Here is the original introduction you would have got….but since I hadn’t finished the original newsletter, you may notice a slight change in tone halfway through. And this is also why the newsletter is late. 🤷‍♀️

Roll up, roll up, GFPs, it’s NEWSLETTER TIME!
THIS WEEK, we discover an unlikely ally in the shape of Winston Churchill! After the House of Commons was bombed out in 1941, there was a discussion over how to rebuild the space: should they adopt a circle or horseshoe design, or stick with the original rectangular space??
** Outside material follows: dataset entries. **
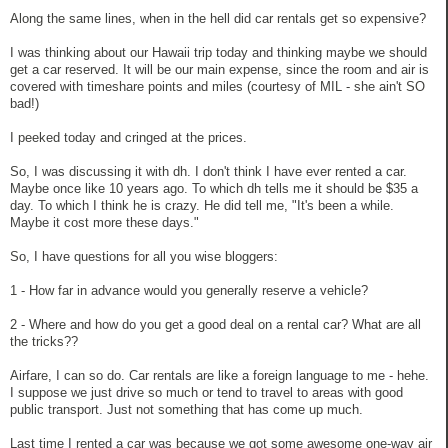
Along the same lines, when in the hell did car rentals get so expensive?
I was thinking about our Hawaii trip today and thinking maybe we should
get a car reserved. It will be our main expense, since the room and air is
covered with timeshare points and miles (courtesy of MIL - she ain't SO
bad!)
I peeked today and cringed at the prices.
So, I was discussing it with dh. I don't think I have ever rented a car.
Maybe once like 10 years ago. To which dh tells me it should be $35 a
day. To which I think he is crazy. He did tell me, "It's been a while.
Maybe it cost more these days."
So, I have questions for all you wise bloggers:
1 - How far in advance would you generally reserve a vehicle?
2 - Where and how do you get a good deal on a rental car? What are all
the tricks??
Airfare, I can so do. Car rentals are like a foreign language to me - hehe.
I suppose we just drive so much or tend to travel to areas with good
public transport. Just not something that has come up much.
Last time I rented a car was because we got some awesome one-way air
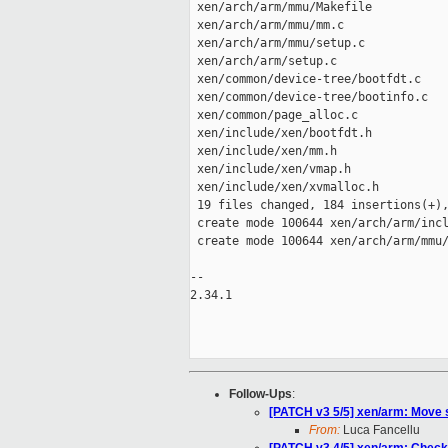
 xen/arch/arm/mmu/Makefile           
 xen/arch/arm/mmu/mm.c               
 xen/arch/arm/mmu/setup.c            
 xen/arch/arm/setup.c                
 xen/common/device-tree/bootfdt.c    
 xen/common/device-tree/bootinfo.c   
 xen/common/page_alloc.c             
 xen/include/xen/bootfdt.h           
 xen/include/xen/mm.h                
 xen/include/xen/vmap.h              
 xen/include/xen/xvmalloc.h          
 19 files changed, 184 insertions(+),
 create mode 100644 xen/arch/arm/incl
 create mode 100644 xen/arch/arm/mmu/
-- 

2.34.1

Follow-Ups
:
[PATCH v3 5/5] xen/arm: Move
From:
Luca Fancellu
Anyway, Churchill was with the rectangles, arguing that this design was key to the British two-party system, which must be preserved: “We shape our buildings; thereafter they shape us,” he said. No argument there, Winston. GFPs may, of course, have differing opinions over whether our adversarial two-party system is, in fact, the pinnacle of modern democracy Churchill seemed to think it.
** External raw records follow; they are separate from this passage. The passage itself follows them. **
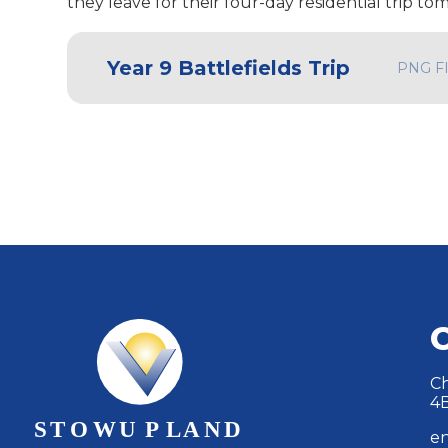
they leave for their four-day residential trip t
Year 9 Battlefields Trip
PNG F
Ch
4
en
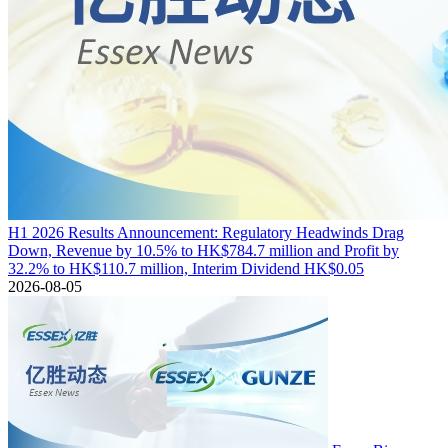
H1 2026 Results Announcement: Regulatory Headwinds Drag
Down, Revenue by 10.5% to HK$784.7 million and Profit by
32.2% to HK$110.7 million, Interim Dividend HK$0.05
2026-08-05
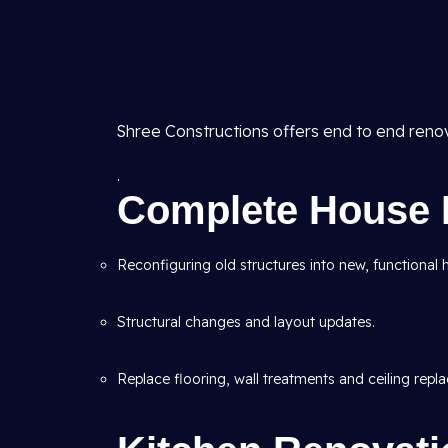
Shree Constructions offers end to end reno
.
Complete House 
Reconfiguring old structures into new, functional
Structural changes and layout updates.
Replace flooring, wall treatments and ceiling repl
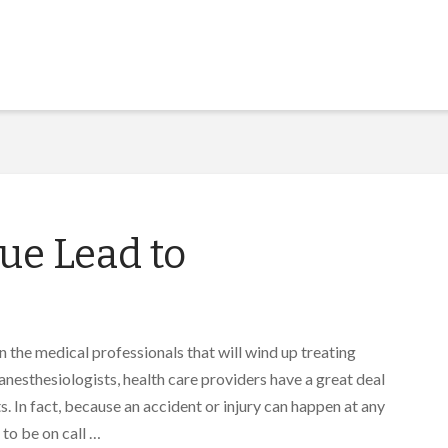
ue Lead to
in the medical professionals that will wind up treating
anesthesiologists, health care providers have a great deal
. In fact, because an accident or injury can happen at any
to be on call …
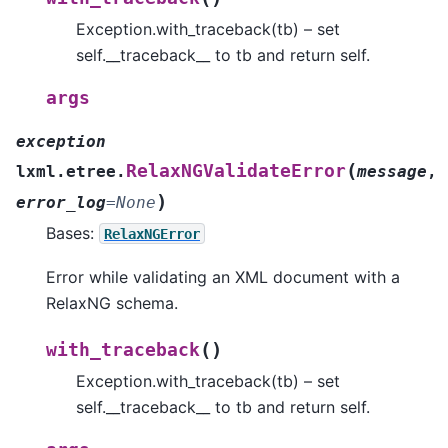
Exception.with_traceback(tb) – set
self.__traceback__ to tb and return self.
args
exception
(
RelaxNGValidateError
lxml.etree.
message
,
)
error_log
=
None
Bases:
RelaxNGError
Error while validating an XML document with a
RelaxNG schema.
(
)
with_traceback
Exception.with_traceback(tb) – set
self.__traceback__ to tb and return self.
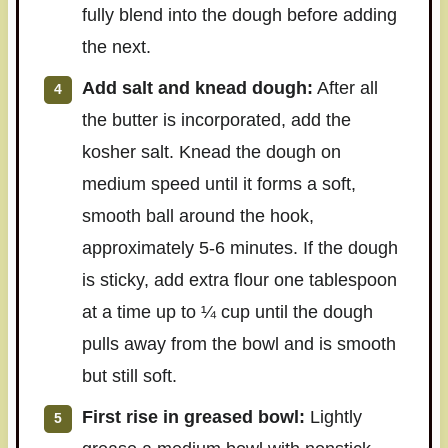
fully blend into the dough before adding
the next.
Add salt and knead dough:
After all
the butter is incorporated, add the
kosher salt. Knead the dough on
medium speed until it forms a soft,
smooth ball around the hook,
approximately 5-6 minutes. If the dough
is sticky, add extra flour one tablespoon
at a time up to ¼ cup until the dough
pulls away from the bowl and is smooth
but still soft.
First rise in greased bowl:
Lightly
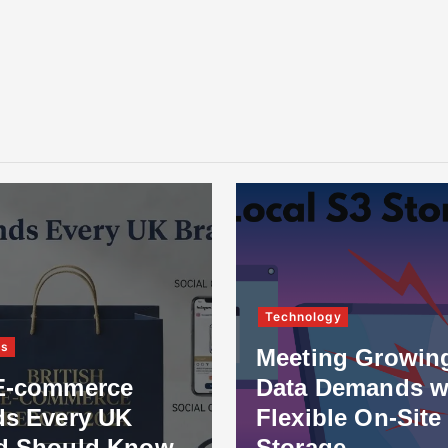
Technology
ss
Meeting Growin
E-commerce
Data Demands w
ds Every UK
Flexible On-Site
d Should Know
Storage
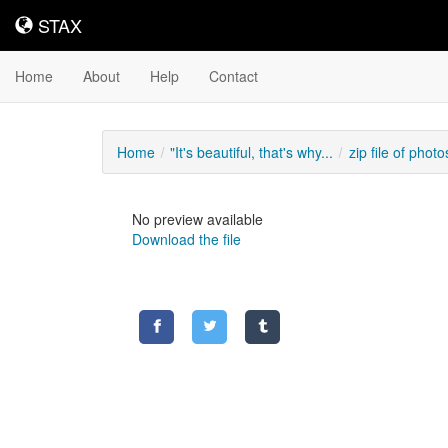
STAX
STAX
Home
About
Help
Contact
Home
"It's beautiful, that's why...
zip file of photos
No preview available
Download the file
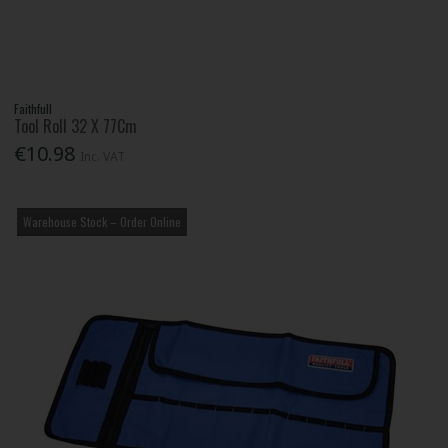
Faithfull
Tool Roll 32 X 77Cm
€10.98
Inc. VAT
Warehouse Stock – Order Online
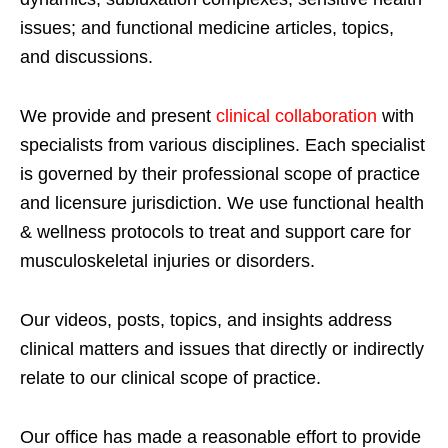
issues; and functional medicine articles, topics,
and discussions.
We provide and present
clinical collaboration
with
specialists from various disciplines. Each specialist
is governed by their professional scope of practice
and licensure jurisdiction. We use functional health
& wellness protocols to treat and support care for
musculoskeletal injuries or disorders.
Our videos, posts, topics, and insights address
clinical matters and issues that directly or indirectly
relate to our clinical scope of practice.
Our office has made a reasonable effort to provide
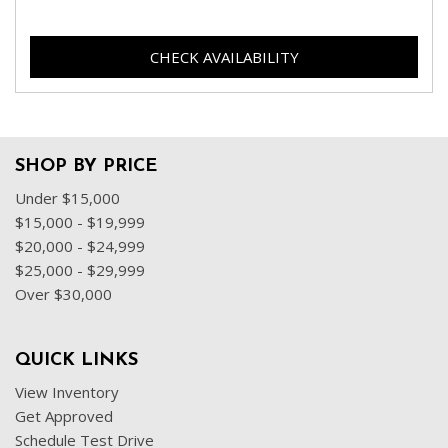
CHECK AVAILABILITY
SHOP BY PRICE
Under $15,000
$15,000 - $19,999
$20,000 - $24,999
$25,000 - $29,999
Over $30,000
QUICK LINKS
View Inventory
Get Approved
Schedule Test Drive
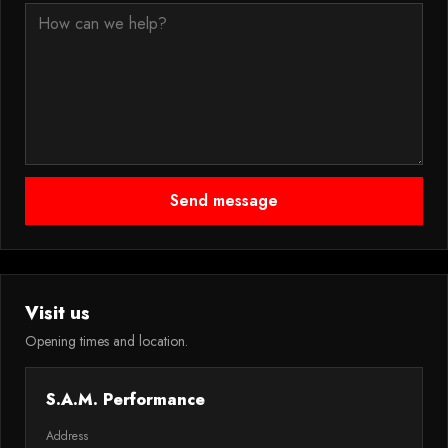
Send message
Visit us
Opening times and location.
S.A.M. Performance
Address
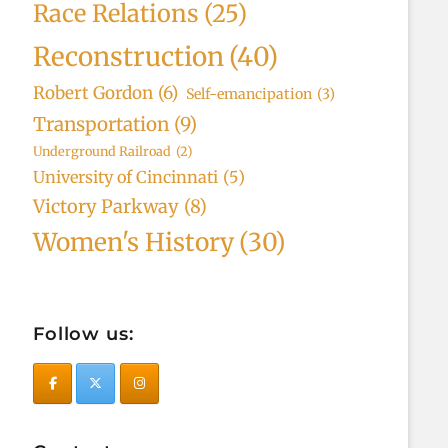
Race Relations
(25)
Reconstruction
(40)
Robert Gordon
(6)
Self-emancipation
(3)
Transportation
(9)
Underground Railroad
(2)
University of Cincinnati
(5)
Victory Parkway
(8)
Women's History
(30)
Follow us:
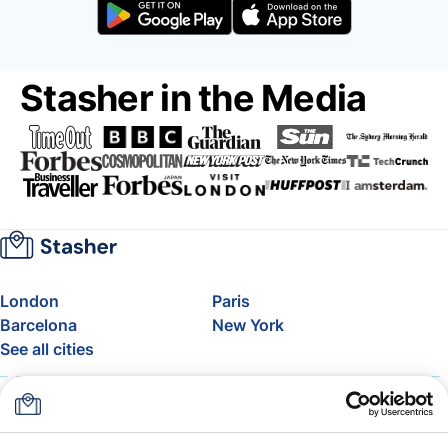
Stasher in the Media
London
Paris
Barcelona
New York
See all cities
About
Pricing
FAQ
Support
Gender Data Gap of the week
Education Policy Institute
How has Covid-19 affected the #EarlyYears?

Our new findings show 4% of staff have been made redundant, while 7% voluntarily left their jobs.
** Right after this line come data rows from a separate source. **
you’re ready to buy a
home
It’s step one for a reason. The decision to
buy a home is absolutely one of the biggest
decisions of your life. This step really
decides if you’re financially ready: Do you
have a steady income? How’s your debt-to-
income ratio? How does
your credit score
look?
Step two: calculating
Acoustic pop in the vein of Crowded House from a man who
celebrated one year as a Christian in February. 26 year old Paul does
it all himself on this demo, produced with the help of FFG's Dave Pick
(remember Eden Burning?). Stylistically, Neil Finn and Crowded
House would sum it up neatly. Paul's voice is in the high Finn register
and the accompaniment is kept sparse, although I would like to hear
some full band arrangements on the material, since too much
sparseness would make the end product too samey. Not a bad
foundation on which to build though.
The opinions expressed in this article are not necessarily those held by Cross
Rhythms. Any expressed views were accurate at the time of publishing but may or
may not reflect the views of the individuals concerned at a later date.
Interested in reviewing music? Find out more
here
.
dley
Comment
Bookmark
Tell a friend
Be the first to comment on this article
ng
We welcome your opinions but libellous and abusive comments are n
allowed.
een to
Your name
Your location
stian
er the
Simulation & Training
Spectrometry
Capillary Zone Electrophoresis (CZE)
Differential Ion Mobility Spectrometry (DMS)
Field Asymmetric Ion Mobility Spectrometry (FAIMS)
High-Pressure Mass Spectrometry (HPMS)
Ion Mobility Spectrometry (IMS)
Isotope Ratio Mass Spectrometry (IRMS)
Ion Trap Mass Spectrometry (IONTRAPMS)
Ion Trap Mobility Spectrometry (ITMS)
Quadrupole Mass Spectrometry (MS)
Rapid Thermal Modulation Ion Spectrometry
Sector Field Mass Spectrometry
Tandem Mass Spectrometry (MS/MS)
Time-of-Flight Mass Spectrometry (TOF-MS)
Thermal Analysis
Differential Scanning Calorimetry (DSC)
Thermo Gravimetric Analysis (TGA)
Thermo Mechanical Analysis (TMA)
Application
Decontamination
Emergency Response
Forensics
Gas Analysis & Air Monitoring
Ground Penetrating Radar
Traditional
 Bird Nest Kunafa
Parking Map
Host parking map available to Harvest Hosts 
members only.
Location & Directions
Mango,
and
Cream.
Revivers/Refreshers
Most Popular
Settings now employ 9% fewer staff than in March.

Further redundancies are likely, given financial difficulties:
OK let’s just run through some facts here shall we?
Women make up 98% of the early years workforce
Women are almost twice as likely to have lost their jobs or had their hours reduced than men
Women are also shouldering the brunt of the transfer of childcare from schools and nurseries to parents
So does it seem likely that these job-losses are the gender neutral (or even, given the stick figures, the default male) represented by the image?
I also can’t help but notice the losses are concentrated at the lower end of the pay scale and I can’t help wondering where exactly in the pay scale it is likely that the 2% of men lies…I couldn’t find data on that though, naturally.
In conclusion: Sex. Disaggregate. Your. Data. I feel like I may have mentioned this before.
Default Male of the week
Loyal readers will remember that in Invisible Women I had a little section on car design. You see, because we have still never yet designed an average female car crash test dummy, and because we still conduct the majority of car crash safety tests using a car crash test dummy based around the anthropometric measurements of the average American male in the 1980s, women are 47% more likely to be seriously injured and 17% more likely to die if they get into a car crash than a man.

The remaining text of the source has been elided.